Dann war die Verbindung hergestellt.
    Eine rauchige Frauenstimme sagte: „Sono
le diciotto meno cinque.“ (Es ist fünf Minuten vor 18 Uhr.)
    „Alles klar, Signora (meine Dame)“, sagte Toni zu der Tonbandstimme. „Weiter so, bitte! Tagelang! Jede Minute
interessiert uns die italienische Zeit, hahaha! Nicht aufhören, also!“
    Er legte den Hörer neben den Apparat.
    Die beiden Übeltäter sahen sich an.
    „Niemand“, sagte Ottmar grinsend, „kann
dem lieben Fräulein Dettl verbieten, tagelang der römischen Zeitansage zu
lauschen — obschon das recht teuer wird, wie?“
    „Dein Alter hat über den Daumen
kalkuliert: da kommen einige Tausender zusammen, bis die Dettl aus dem
Krankenhaus zurück ist.“
    „Teure Telefonrechnung.“
    „Für nichts!“
    „Scheint ein typischer Racheakt der
lieben Bärbel Zonker zu sein, von der wir ja wissen, wie gespannt ihr
Verhältnis zu der Dettl war — und nun wieder ist.“
    „Die arme Bärbel“, grinste Toni. „Sie
wirkt so lieb.“
    „Wie man sich doch täuschen kann!“
    Aus dem Hörer drang die rauchige
Frauenstimme. Sie verkündete, es sei jetzt eine Minute vor sechs. Aber das
interessierte die beiden Halunken einen Dreck. Sie hatten anderes zu tun.
    Sorgfältig entfernten sie mit Messer
und Schraubenzieher Kitt und Glasreste aus dem Fensterrahmen. Der Abfall
landete in einer Plastiktüte.
    Sie kletterten ins Freie, schlossen den
Fensterrahmen und riegelten ihn fest. Die mitgebrachte Scheibe wurde eingepaßt.
Während Toni sie festhielt, strich Ottmar den Fensterkitt ins Geviert. Er
stellte sich geschickt an und hinterließ keine verräterischen Spuren.

    Die Scheibe saß fest. Unten am Rahmen
drückte Toni ein kleines Papierröllchen in den Kitt.
     „Der Kitt ist natürlich noch frisch.
Das braucht seine Zeit, bis der hart wird“, sagte Ottmar.
    Über dem Röllchen strich Toni den Kitt
glatt.
    Aus der Farbtube preßte er winzige
Mengen auf seinen Zeigefinger. Damit bestrich er den Kitt. Als er fertig war,
sah man nicht mehr, daß es sich um frischen Kitt handelte.

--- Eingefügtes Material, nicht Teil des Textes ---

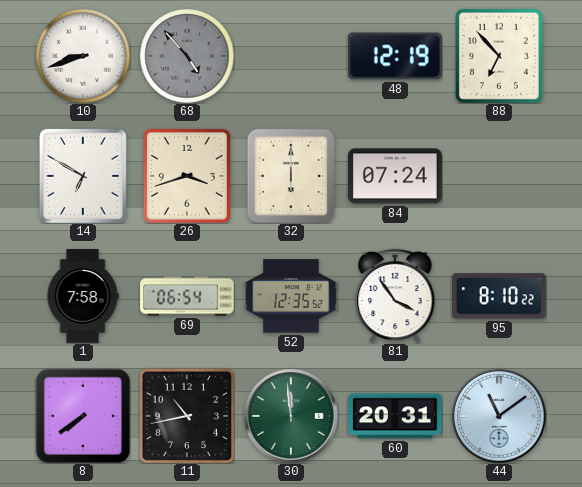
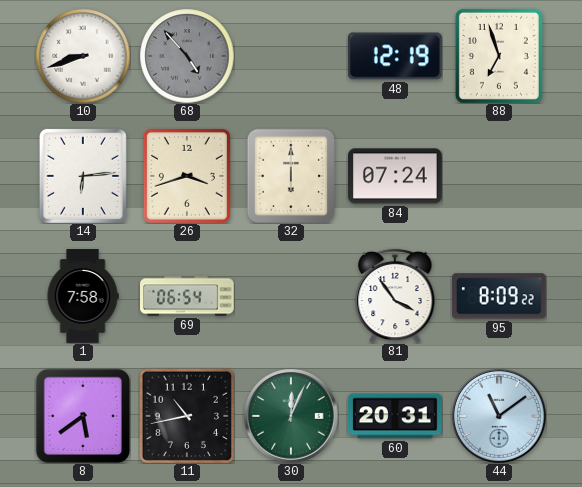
88: 6:53 -> 6:57
14: 6:50 -> 6:14
52: 12:35 -> none
95: 8:10 -> 8:09
8: 7:39 -> 5:39
30: 11:59 -> 12:04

    „Aber die Farbe ist zu sauber“,
nörgelte Ottmar.
    Vom Fensterbrett kehrte er sich Staub
auf den Handteller. Damit bestäubte er die Farbe.
    „Jetzt stimmt’s!“
    „Sieht nicht aus wie neu, sondern wie
gehabt.“
    Grinsend klopften sie sich gegenseitig
auf die Schultern. Dann räumten sie ihre Werkzeuge zusammen. Auch die alte
Scheibe vergaßen sie nicht.
    Auf dem Rückweg zum Motorrad wurden sie
von niemandem bemerkt.
    In dem kleinen Backsteinhaus der
Biologielehrerin Dettl verkündete die Tonbandstimme einer Römerin unentwegt
italienische Zeit.
    „Wir sollten mal wieder zum Briefkasten
fahren“, rief Toni seinem Komplizen ins Ohr, als sie stadtwärts fuhren. „Könnte
ja sein, der Strickleitertyp hat gezahlt.“
    „Gute Idee!“
    Wenig später fischten sie den Umschlag
mit dem Lösegeld hinter dem Briefkasten hervor.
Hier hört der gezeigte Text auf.